Gusmano Cesaretti, is a self-taught photographer and artist from Lucca, Italy. A resident of Los Angeles since 1969, Cesaretti has been capturing the sound, light, and emotional tenor of his adopted city through the lens of his camera.

One of the first photographers to document the East Los Angeles street culture as early as 1970, Cesaretti immersed himself in the Chicano lifestyle. His photographs of this era celebrated a sub-culture that had rarely been captured before. He curated numerous exhibitions, beginning with projects at his gallery Cityscape Foto Gallery, founded in Pasadena, California in 1977. His work was featured in the 2010 groundbreaking show Art in the Streets at the Museum of Contemporary Art (Los Angeles) in which he was also actively involved in arranging major works by Los Angeles graffiti writers and creating a dedicated section of the exhibit to The Chosen Few motorcycle club. From 2011-2014 he shot the documentary film Take None Give None, a portrait of the Chosen Few motorcycle club based in South Central Los Angeles.
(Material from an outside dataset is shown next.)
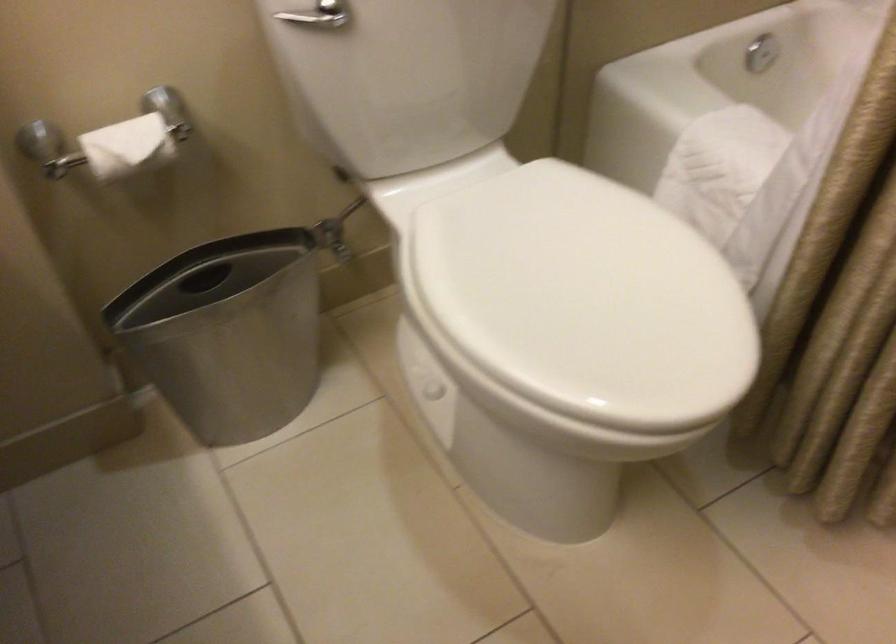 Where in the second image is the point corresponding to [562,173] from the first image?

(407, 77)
In 2014 he began publishing Los Angeles FOTOFOLIO, an underground journal of exclusively black and white photographs by well-known and emerging photographers to visually stimulate those who had not been exposed to photography as an art form. Distributed as a free publication anywhere from institutions to housing projects in East Los Angeles and South Central, Los Angeles FOTOFOLIO has made its way into Europe and Asia.

Cesaretti's photographs have been exhibited at the Los Angeles County Museum of Art, San Francisco Museum of Modern Art, Herbert F. Johnson Museum of Art at Cornell University, and in 2008 he participated in a major collaborative exhibition titled This Side of Paradise: Body and Landscape in Los Angeles Photographs at the Huntington Library, Art Collections and Botanical Gardens (San Marino). His works are in the permanent collections of the Museum of Contemporary Art (Los Angeles) and the Smithsonian Institution (Washington, D.C).

Cesaretti's photographs have been published in several books including Asahi Camera Magazine (Japan 1975), Street Writers - A Guided Tour of Chicano Graffiti (Acrobat U.S.A. 1975), 5 x 5 = 24 (xx Kabuki, U.S.A. 1979), 8 EZ STEPS (Arte Povera - Gato Negro, Mexico 2015), Fragments of Los Angeles 1969-1989 (Damiani Books, Italy 2013), Dentro Le Mura/Inside the Walls (Arte Povera, U.S.A. 2014), and Maria Sabina: En Busca de Cristo Negro / In Search of Black Christ (Arte Povera - Gato Negro in association with Conaculata, Mexico 2014). He has contributed photographs to CAMERA: Los Angeles Documentary Project 1981, Lucerne Switzerland 1981), 24 Hours in the Life of Los Angeles: A Photo Book Event (Alfred Van Der Marck Editions, New York 1984), This Side of Paradise: Body and Landscapes in Los Angeles Photographs (Merrill Publishers Ltd, London 2008), and Art in the Streets (Rizzoli, New York 2011)

Cesaretti plays a vital role in creating the look and feel of films and has worked closely with directors Michael Mann, Tony Scott and Marc Forster on films such as Blackhat, Unstoppable, Public Enemies, The Taking of Pelham 123, Quantum of Solace, Miami Vice, Stay, Domino, Collateral, Ali, The Insider, Heat, Last of the Mohicans, Manhunter and Thief.